I'm trying to wrap my mind around graph data right now. I'm finding it difficult to think in terms of property graphs. On the vertex centric indeces docs page, there is an example involving twitter data. The Gremlin code is:
g = TitanFactory.open(conf)
// graph schema construction
g.makeKey('name').dataType(String.class).indexed(Vertex.class).make()
time = g.makeKey('time').dataType(Long.class).make()

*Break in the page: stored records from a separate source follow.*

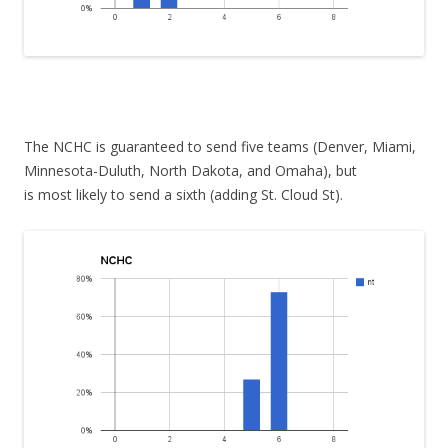
The NCHC is guaranteed to send five teams (Denver, Miami,
Minnesota-Duluth, North Dakota, and Omaha), but
is most likely to send a sixth (adding St. Cloud St).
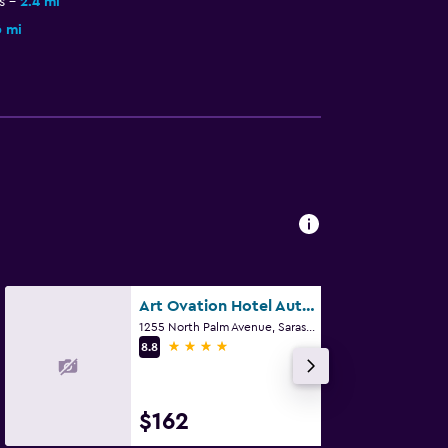
s
2.4 mi
6 mi
Art Ovation Hotel Autograph Collection
1255 North Palm Avenue, Sarasota, FL
4 stars
8.8
$162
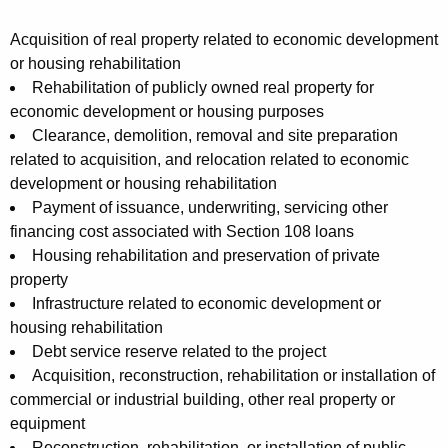
Acquisition of real property related to economic development
or housing rehabilitation
Rehabilitation of publicly owned real property for
economic development or housing purposes
Clearance, demolition, removal and site preparation
related to acquisition, and relocation related to economic
development or housing rehabilitation
Payment of issuance, underwriting, servicing other
financing cost associated with Section 108 loans
Housing rehabilitation and preservation of private
property
Infrastructure related to economic development or
housing rehabilitation
Debt service reserve related to the project
Acquisition, reconstruction, rehabilitation or installation of
commercial or industrial building, other real property or
equipment
Reconstruction, rehabilitation, or installation of public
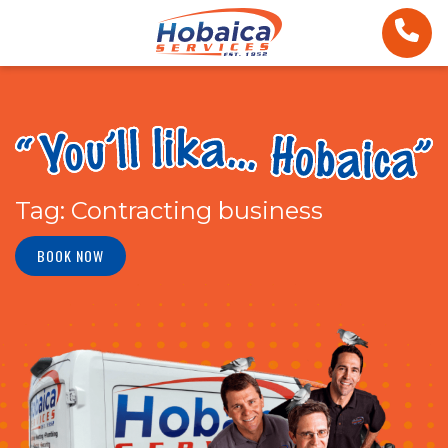
Tag:
Contracting business
BOOK NOW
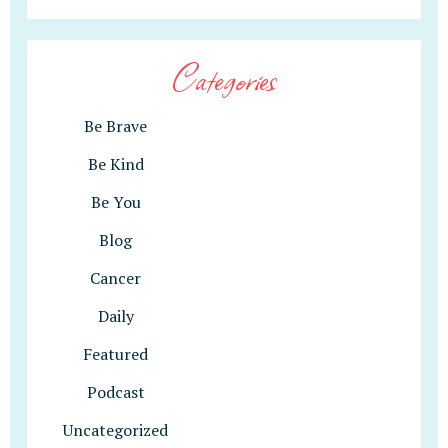
Categories
Be Brave
Be Kind
Be You
Blog
Cancer
Daily
Featured
Podcast
Uncategorized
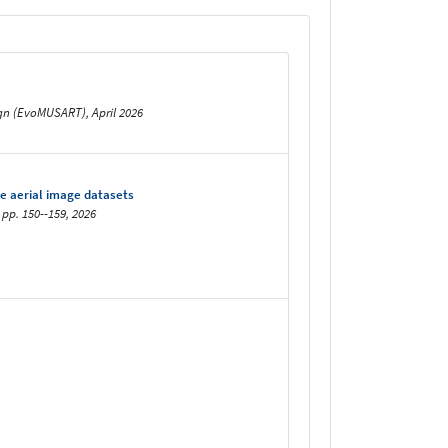
sign (EvoMUSART), April 2026
e aerial image datasets
 pp. 150--159, 2026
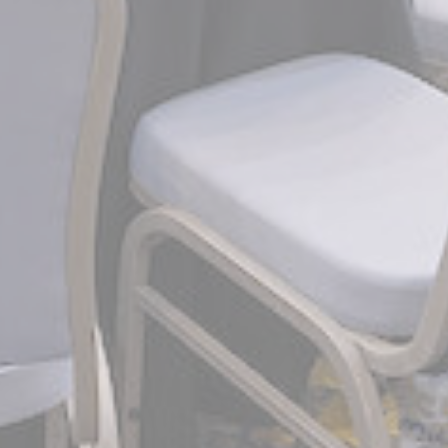
90 days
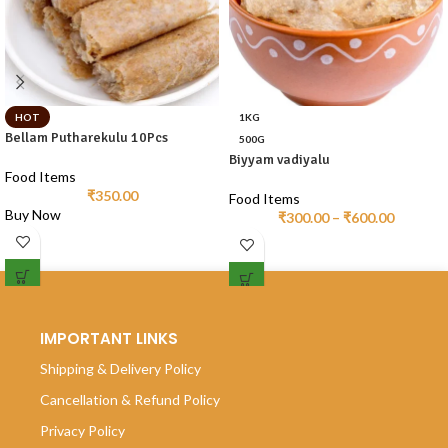
HOT
1KG
Bellam Putharekulu 10Pcs
500G
Biyyam vadiyalu
Food Items
₹
350.00
Food Items
Buy Now
₹
300.00
–
₹
600.00
IMPORTANT LINKS
Shipping & Delivery Policy
Cancellation & Refund Policy
Privacy Policy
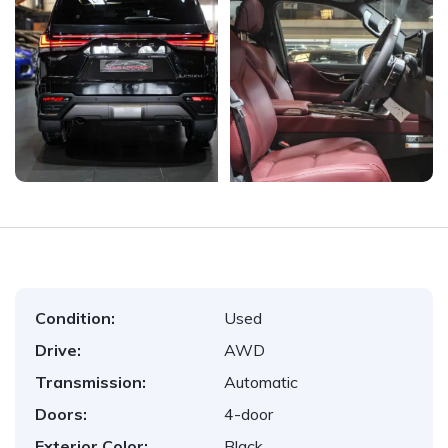
Condition:
Used
Drive:
AWD
Transmission:
Automatic
Doors:
4-door
Exterior Color:
Black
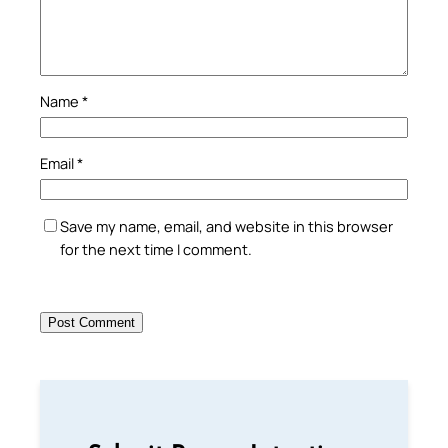
Name
*
Email
*
Save my name, email, and website in this browser
for the next time I comment.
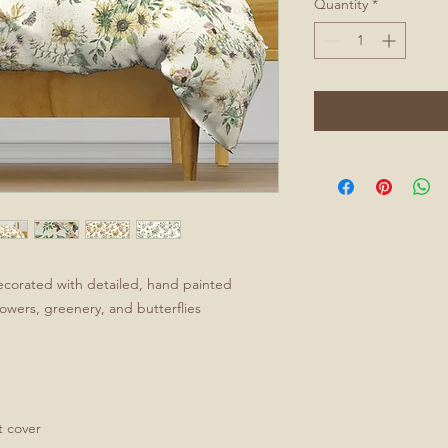
Quantity
*
ecorated with detailed, hand painted
flowers, greenery, and butterflies
t cover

if(useVertexCentricIndices)
g.makeLabel('tweets').sortKey(time).make()
else
g.makeLabel('tweets').make()
g.commit()
// graph instance construction
g.addVertex([name:'v1000']);
g.addVertex([name:'v10000']);
g.addVertex([name:'v100000']);
g.addVertex([name:'v1000000']);
for(i=1000; i<1000001; i=i*10) {
v = g.V('name','v' + i).next();
(1..i).each {
v.addEdge('tweets',g.addVertex(),[time:it])
if(it % 10000 == 0) g.commit()
}; g.commit()
}
The explanation is that each edge represents someone tweeting a tweet vertex. This doesn't make sense to me as a schema. Why should any two nodes be connected? If the answer is that the edge connects different tweets that a user has tweeted, then one edge connects more than one node. This would mean that Titan is a hypergraph, which I thought it wasn't.
In short, can someone explain this example better than the docs?